SoFunction
Updated on 2024-11-13

An in-depth look at the use of the yield from syntax in Python

1. Why Use Concurrent Programs

In the previous article, we successfully transitioned from the basic understanding and use of generators to coprocessing.

But there must be many people, who only know what a concatenation is, but don't really know why they should use it? In other words, don't know under what circumstances to use a concatenation? What are its advantages over multithreading?
Before I start talking about yield from, I'd like to address this issue that has caused a lot of confusion for a lot of people.

An example. Suppose we make a crawler. We want to crawl multiple web pages, here's a simple example of two web pages (two spider functions), fetch the HTML (IO-consuming and time-consuming), and then parse the HTML line by line to get the data we're interested in.

Our code structure is streamlined as follows:

def spider_01(url):
    html = get_html(url)
    ...
    data = parse_html(html)

def spider_02(url):
    html = get_html(url)
    ...
    data = parse_html(html)

We all know that.get_html()Waiting for a web page to be returned is very IO intensive, one web page is fine, if we are crawling an extremely large web page, this waiting time is very alarming and is a huge waste of time.

Smart programmers, of course, wonder if it would be nice to have theget_html()Pause here and instead of waiting stupidly for the page to return, go do something else. After a while, you can go back to where you paused and receive the returned html content, and then you can continue parsing it.parse_html(html)

There's almost no way to achieve what we're looking for using conventional methods. So Python has thought of a good way to give us this from the language itself, which is theyieldSyntax. The effect of pausing in a function can be realized.
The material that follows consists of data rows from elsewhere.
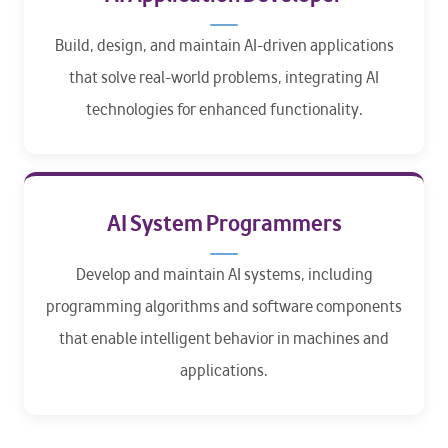
Build, design, and maintain AI-driven applications
that solve real-world problems, integrating AI
technologies for enhanced functionality.
AI System Programmers
Develop and maintain AI systems, including
programming algorithms and software components
that enable intelligent behavior in machines and
applications.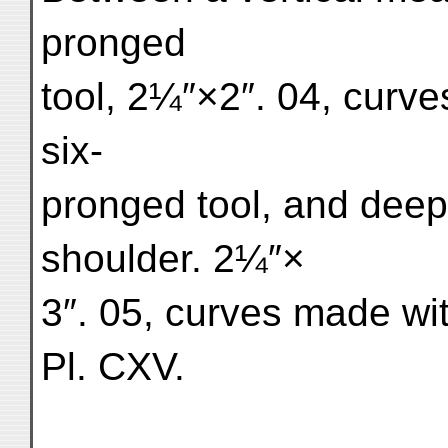
pronged
tool, 2¼″×2″. 04, curv
six-
pronged tool, and deep
shoulder. 2¼″×
3″. 05, curves made wit
Pl. CXV.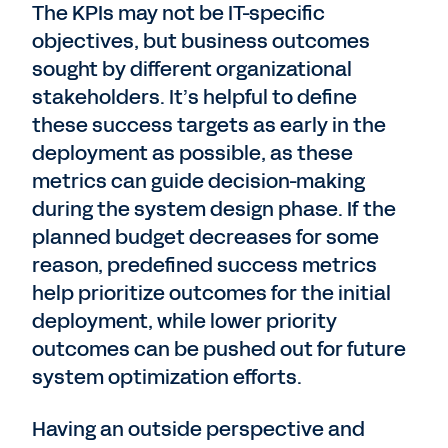
The KPIs may not be IT-specific
objectives, but business outcomes
sought by different organizational
stakeholders. It’s helpful to define
these success targets as early in the
deployment as possible, as these
metrics can guide decision-making
during the system design phase. If the
planned budget decreases for some
reason, predefined success metrics
help prioritize outcomes for the initial
deployment, while lower priority
outcomes can be pushed out for future
system optimization efforts.
Having an outside perspective and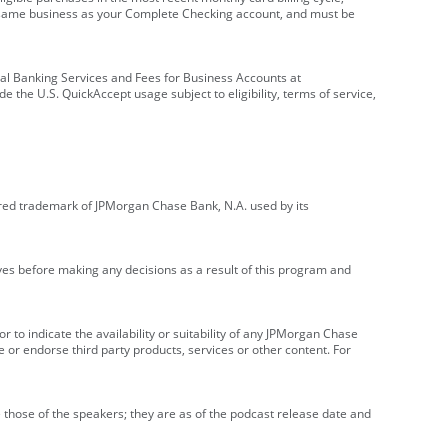
e same business as your Complete Checking account, and must be
onal Banking Services and Fees for Business Accounts at
e the U.S. QuickAccept usage subject to eligibility, terms of service,
red trademark of JPMorgan Chase Bank, N.A. used by its
ives before making any decisions as a result of this program and
r to indicate the availability or suitability of any JPMorgan Chase
 or endorse third party products, services or other content. For
 those of the speakers; they are as of the podcast release date and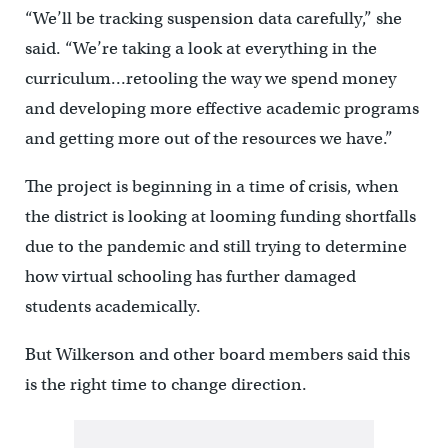
“We’ll be tracking suspension data carefully,” she
said. “We’re taking a look at everything in the
curriculum…retooling the way we spend money
and developing more effective academic programs
and getting more out of the resources we have.”
The project is beginning in a time of crisis, when
the district is looking at looming funding shortfalls
due to the pandemic and still trying to determine
how virtual schooling has further damaged
students academically.
But Wilkerson and other board members said this
is the right time to change direction.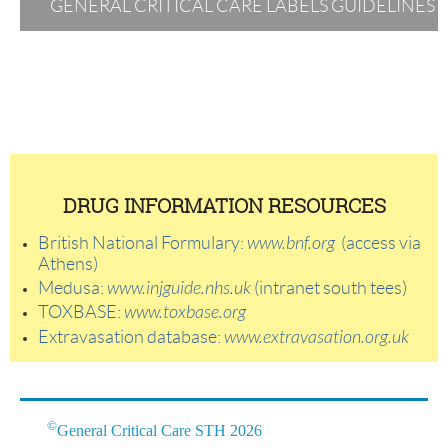
GENERAL CRITICAL CARE LABELS GUIDELINES
DRUG INFORMATION RESOURCES
British National Formulary:
www.bnf.org
(access via
Athens)
Medusa:
www.injguide.nhs.uk
(intranet south tees)
TOXBASE:
www.toxbase.org
Extravasation database:
www.extravasation.org.uk
©
General Critical Care STH 2026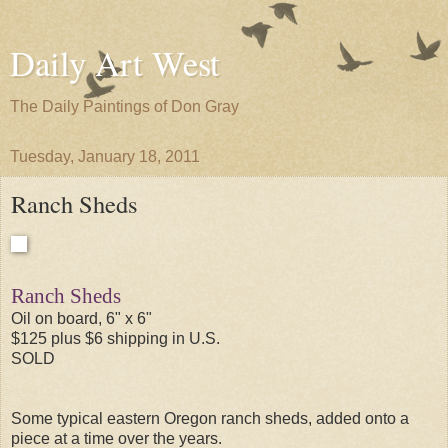
Daily Art West
The Daily Paintings of Don Gray
Tuesday, January 18, 2011
Ranch Sheds
Ranch Sheds
Oil on board, 6" x 6"
$125 plus $6 shipping in U.S.
SOLD
Some typical eastern Oregon ranch sheds, added onto a
piece at a time over the years.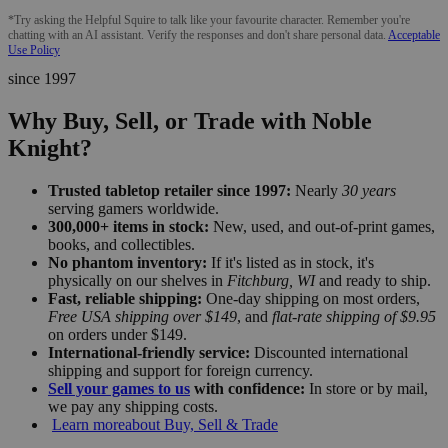
*Try asking the Helpful Squire to talk like your favourite character. Remember you're
chatting with an AI assistant. Verify the responses and don't share personal data.
Acceptable
Use Policy
since 1997
Why Buy, Sell, or Trade with Noble
Knight?
Trusted tabletop retailer since 1997:
Nearly
30 years
serving gamers worldwide.
300,000+ items in stock:
New, used, and out-of-print games,
books, and collectibles.
No phantom inventory:
If it's listed as in stock, it's
physically on our shelves in
Fitchburg, WI
and ready to ship.
Fast, reliable shipping:
One-day shipping on most orders,
Free USA shipping over $149
, and
flat-rate shipping of $9.95
on orders under $149.
International-friendly service:
Discounted international
shipping and support for foreign currency.
Sell your games to us
with confidence:
In store or by mail,
we pay any shipping costs.
Learn more
about Buy, Sell & Trade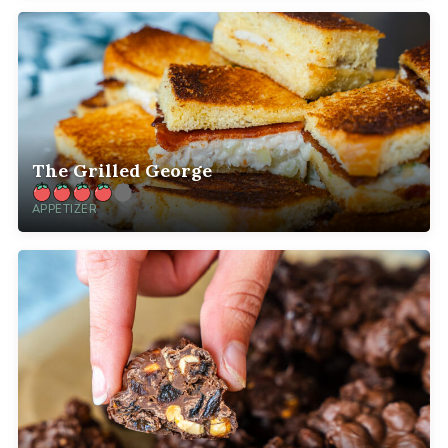
The Grilled George
APPETIZER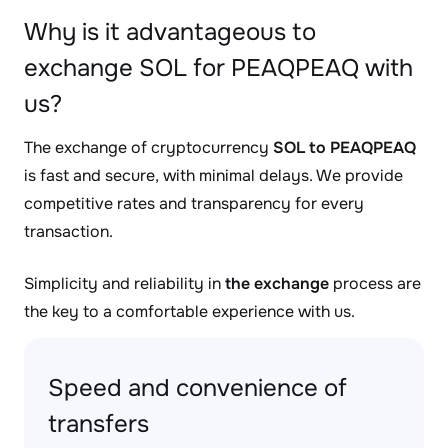
Why is it advantageous to
exchange SOL for PEAQPEAQ with
us?
The exchange of cryptocurrency
SOL to PEAQPEAQ
is fast and secure, with minimal delays. We provide
competitive rates and transparency for every
transaction.
Simplicity and reliability in
the exchange
process are
the key to a comfortable experience with us.
Speed and convenience of
transfers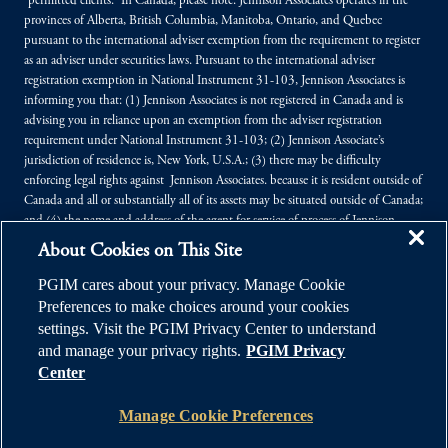
“permitted clients.” In Canada, please note: Jennison Associates operates in the
provinces of Alberta, British Columbia, Manitoba, Ontario, and Quebec
pursuant to the international adviser exemption from the requirement to register
as an adviser under securities laws. Pursuant to the international adviser
registration exemption in National Instrument 31-103, Jennison Associates is
informing you that: (1) Jennison Associates is not registered in Canada and is
advising you in reliance upon an exemption from the adviser registration
requirement under National Instrument 31-103; (2) Jennison Associate’s
jurisdiction of residence is, New York, U.S.A.; (3) there may be difficulty
enforcing legal rights against Jennison Associates. because it is resident outside of
Canada and all or substantially all of its assets may be situated outside of Canada;
and (4) the name and address of the agent for service of process of Jennison
Associates. in the applicable Provinces of Canada are as follows: in Alberta:
About Cookies on This Site
Borden Ladner Gervais LLP, Centennial Place, East Tower, 1900, 520 - 3rd
Avenue SW, Calgary, Alberta T2P 0R3; in British Columbia: Borden Ladner
PGIM cares about your privacy. Manage Cookie
Gervais LLP, 1200 Waterfront Centre, 200 Burrard Street, P.O. Box 48600,
Preferences to make choices around your cookies
Vancouver, B.C. V7X 1T2; in Manitoba: MLT Aikins LLP, 30th Floor - 360
settings. Visit the PGIM Privacy Center to understand
Main Street, Commodity Exchange Tower, Winnipeg, Manitoba R3C 4G1; in
and manage your privacy rights.
PGIM Privacy
Ontario: Borden Ladner Gervais LLP, Bay Adelaide Centre, East Tower, 22
Center
Adelaide Street West, Toronto, Ontario M5H 4E3; in Québec: Borden Ladner
Gervais LLP, 1000 de La Gauchetière Street West, Suite 900, Montréal, Québec
Manage Cookie Preferences
H3B 5H4.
Try to think of a concurrent program that we would write if there were no coprocessing. There might be the following problems

1. Using the most conventional synchronous programming to achieve asynchronous concurrency is not ideal or extremely difficult.

2. Due to the existence of GIL locks, multi-threaded operation requires frequent locking and unlocking and thread switching, which greatly reduces concurrency performance;

And the emergence of concatenation just solves the above problem. It is characterized by

1. Concurrency is realized in a single thread for switching tasks.

2. Using synchronization to achieve asynchrony

3. Improved concurrency performance by eliminating the need for locks

2. yield from usage details

yield from is a syntax that only appeared in Python 3.3. So this feature is not available in Python2.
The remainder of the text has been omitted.